CRI、映像データ軽量化ソリューション「DietCoder Bridge」。ドラレコ録画時間を最大10倍に
CRI・ミドルウェアは、動画ソリューション「CRI DietCoder Bridge」の提供を開始した。料金は個別見積もり。同サービスは、映像データを高画質のまま軽量化し、保存から伝送、活用までを効率化する映像処理ソリューションだ。
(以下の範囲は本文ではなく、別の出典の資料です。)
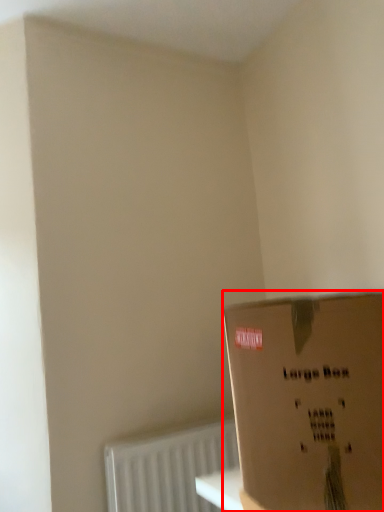 Question: From the image's perspective, where is box (annotated by the red box) located in relation to radiator in the image?

Choices:
 (A) above
 (B) below

Answer: (A) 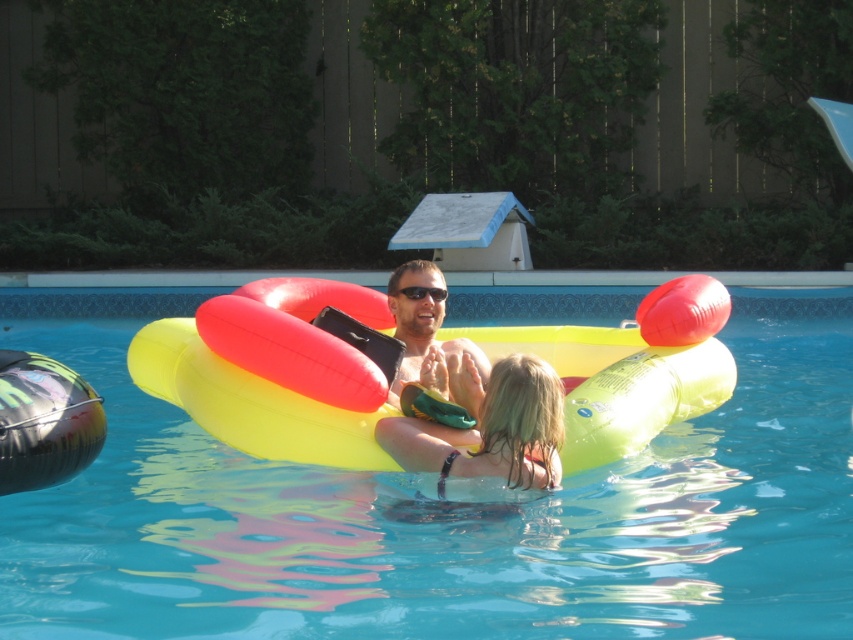 You are a photographer trying to capture the perfect shot of the man and the girl on the yellow inflatable float. You notice a point at coordinate (491,432). What is located at that point?

At point (491,432) lies shiny blonde hair at center.

You are a swimmer who wants to know if the yellow rubber ring at center can fully cover the shiny blonde hair at center. Based on the scene description, can it?

The yellow rubber ring at center has a larger width than the shiny blonde hair at center, so it can fully cover the shiny blonde hair at center. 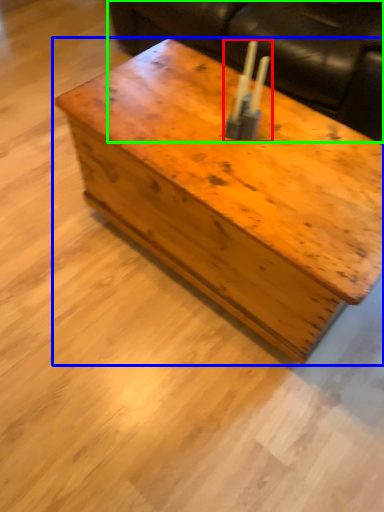 Question: Which is farther away from candle holder (highlighted by a red box)? table (highlighted by a blue box) or couch (highlighted by a green box)?

Choices:
 (A) table
 (B) couch

Answer: (B) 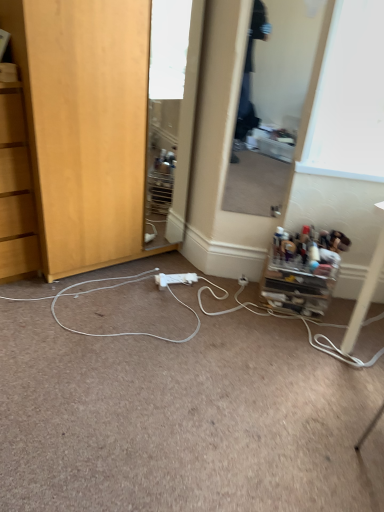 Question: Is point (153, 233) positioned closer to the camera than point (142, 96)?

Choices:
 (A) closer
 (B) farther

Answer: (B)

Question: In terms of size, does clear glass mirror at center, which is counted as the 2th mirror, starting from the right, appear bigger or smaller than wooden cabinet at lower left, which appears as the first cabinetry when viewed from the top?

Choices:
 (A) small
 (B) big

Answer: (A)

Question: Estimate the real-world distances between objects in this image. Which object is farther from the white plastic power outlet at center?

Choices:
 (A) white plastic electric outlet at center
 (B) wooden cabinet at lower left, placed as the 2th cabinetry when sorted from right to left
 (C) clear plastic organizer at lower right, marked as the first cabinetry in a bottom-to-top arrangement
 (D) white plastic power strip at center
 (E) clear glass mirror at center, which is the 2th mirror from left to right

Answer: (E)

Question: Considering the real-world distances, which object is farthest from the clear glass mirror at center, which is counted as the 2th mirror, starting from the right?

Choices:
 (A) white plastic power strip at center
 (B) white plastic electric outlet at center
 (C) clear plastic organizer at lower right, which is the second cabinetry in left-to-right order
 (D) wooden cabinet at lower left, the 1th cabinetry in the left-to-right sequence
 (E) clear glass mirror at center, arranged as the 1th mirror when viewed from the right

Answer: (B)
最大の特徴は、高画質圧縮によって映像データを最大1/10まで圧縮できる点にある。映像内容を解析し、被写体や重要領域に応じて最適な圧縮を行うことで、人物や建物などのディテールを残しながら容量を削減。AIによる映像解析にも適した画質を維持するとしている。
CRIでは、一般的な圧縮方式と比べて、録画時間を最大10倍に延ばした場合でも画質劣化が少なく、同じ容量条件でも通常の動画圧縮より高画質だと説明している。
低遅延伝送も特徴のひとつ。モバイル回線や無線環境にも対応した通信制御技術と圧縮処理を協調させることで、リアルタイム性と安定伝送を両立したとのこと。放送機器向け標準規格のSDIにも対応し、ライブ会場や放送局などでの低遅延かつ高品質なライブ配信にも活用できるとしている。
機能面では、位置情報連携や地図描画、映像と位置情報をひも付ける可視化機能も搭載。移動体や現場状況の把握を直感的に行えるようにする。また、レガシーデバイスの入出力に対応したデジタイズ機能も備え、旧規格テープメディアのデジタル化や映像資産の長期保存、再活用も支援する。
対応インターフェースはHDMI、IEEE1394、USB、MIPI、SDI。転送プロトコルはRTSP、RTMP、WebRTC、UDP、TCP、HTTP、HLS、SRT、ONVIFをサポートする。映像コーデックはH.264、H.265、MPEG-2 Video、VP9など、音声コーデックはAAC、MPEG-1 Audio Layer 2、PCMなどに対応。加えて、Intel Quick Sync Video、NVIDIA NVENC/NVDEC/CUDA、AMD Advanced Media Frameworkも利用できる。
さらに、ハードウェア本体への組み込みが難しい既存機器に対しては、外部機器を追加する形で圧縮や低遅延化を実現する構成にも対応。旧規格メディアについても、DVDの長時間録画やテープメディアのデジタイズ、クラウド連携による映像資産の再利用を提案している。
同社はこれまで、監視カメラや医療用動画向けの軽量圧縮技術を手がけてきたが、「CRI DietCoder Bridge」ではその技術をさらに発展させた。半導体メモリ価格の高騰や、AI解析対応を見据えた高画質映像需要の拡大を背景に、録画機器の価格維持と録画時間延長を両立したいメーカーのニーズが高まっていることから、同サービスを幅広い用途に向けて展開する。
加えて、撮影機器のSoCへの実装にも対応し、入力から圧縮までを一貫処理することで、データ転送の無駄を削減。機種ごとのソフトウェア調整も最小限に抑えられるため、複数機種への横展開がしやすい点も特徴としている。
想定用途としては、ドライブレコーダーではSoCと連動して収録映像をリアルタイムに軽量化し、高画質を維持しながらメモリコスト高騰への対策に活用できるという。監視カメラでは、AI解析に耐えうる画質を保ちながらデータ量を削減可能。放送/映像機器では、SDI入出力対応により高画質と低遅延を両立し、サーバー用途ではストレージを圧迫する映像資産の軽量化に役立つとする。